Start of Material for the task
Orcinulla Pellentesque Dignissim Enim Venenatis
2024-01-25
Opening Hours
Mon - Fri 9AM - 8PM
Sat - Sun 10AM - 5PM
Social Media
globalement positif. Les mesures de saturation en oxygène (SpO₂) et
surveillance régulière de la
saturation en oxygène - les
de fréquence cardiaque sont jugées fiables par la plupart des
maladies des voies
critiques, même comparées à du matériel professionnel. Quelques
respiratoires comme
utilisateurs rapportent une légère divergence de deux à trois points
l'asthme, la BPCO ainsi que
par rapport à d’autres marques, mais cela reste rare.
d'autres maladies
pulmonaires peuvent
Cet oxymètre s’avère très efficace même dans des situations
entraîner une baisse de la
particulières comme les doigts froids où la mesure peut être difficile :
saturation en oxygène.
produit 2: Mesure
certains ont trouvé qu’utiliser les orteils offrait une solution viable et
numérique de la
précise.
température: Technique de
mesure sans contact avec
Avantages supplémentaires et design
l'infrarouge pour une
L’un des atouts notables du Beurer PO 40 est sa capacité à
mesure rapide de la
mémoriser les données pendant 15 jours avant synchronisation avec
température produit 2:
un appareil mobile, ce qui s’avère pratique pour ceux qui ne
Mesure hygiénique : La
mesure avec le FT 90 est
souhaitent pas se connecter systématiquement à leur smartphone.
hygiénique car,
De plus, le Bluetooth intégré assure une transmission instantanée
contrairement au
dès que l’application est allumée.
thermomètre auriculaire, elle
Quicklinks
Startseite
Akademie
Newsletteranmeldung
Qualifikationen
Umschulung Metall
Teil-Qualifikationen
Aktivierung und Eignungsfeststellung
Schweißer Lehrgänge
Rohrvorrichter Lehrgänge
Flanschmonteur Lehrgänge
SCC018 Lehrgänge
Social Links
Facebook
End of Material for the task
Start of Material for the task
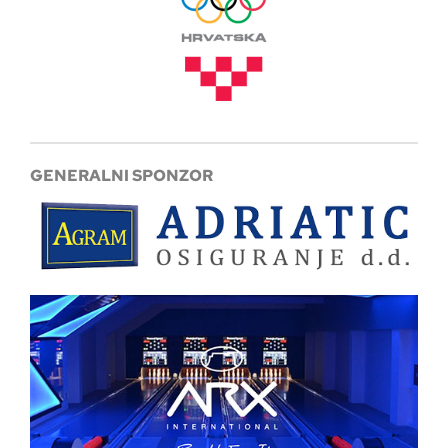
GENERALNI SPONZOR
End of Material for the task
Start of Material for the task
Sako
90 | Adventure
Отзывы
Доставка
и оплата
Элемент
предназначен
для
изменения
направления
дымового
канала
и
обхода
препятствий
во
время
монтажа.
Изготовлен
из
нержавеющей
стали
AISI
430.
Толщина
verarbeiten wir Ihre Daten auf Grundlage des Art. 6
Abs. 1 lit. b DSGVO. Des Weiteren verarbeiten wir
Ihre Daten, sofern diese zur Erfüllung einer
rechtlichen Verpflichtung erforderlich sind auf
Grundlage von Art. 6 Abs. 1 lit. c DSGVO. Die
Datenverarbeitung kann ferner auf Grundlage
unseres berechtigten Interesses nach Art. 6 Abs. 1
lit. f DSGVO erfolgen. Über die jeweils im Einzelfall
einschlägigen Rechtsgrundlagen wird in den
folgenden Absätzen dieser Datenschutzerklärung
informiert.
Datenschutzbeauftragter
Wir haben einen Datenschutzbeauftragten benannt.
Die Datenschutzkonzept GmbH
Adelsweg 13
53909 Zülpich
End of Material for the task
• _What you should do_: Set down again, word for word, the stretch of records from the line with "critiques, même comparées" to the line with "pulmonaires peuvent", both of those lines included.

• _Solved exercise_:
critiques, même comparées à du matériel professionnel. Quelques
respiratoires comme
utilisateurs rapportent une légère divergence de deux à trois points
l'asthme, la BPCO ainsi que
par rapport à d’autres marques, mais cela reste rare.
d'autres maladies
pulmonaires peuvent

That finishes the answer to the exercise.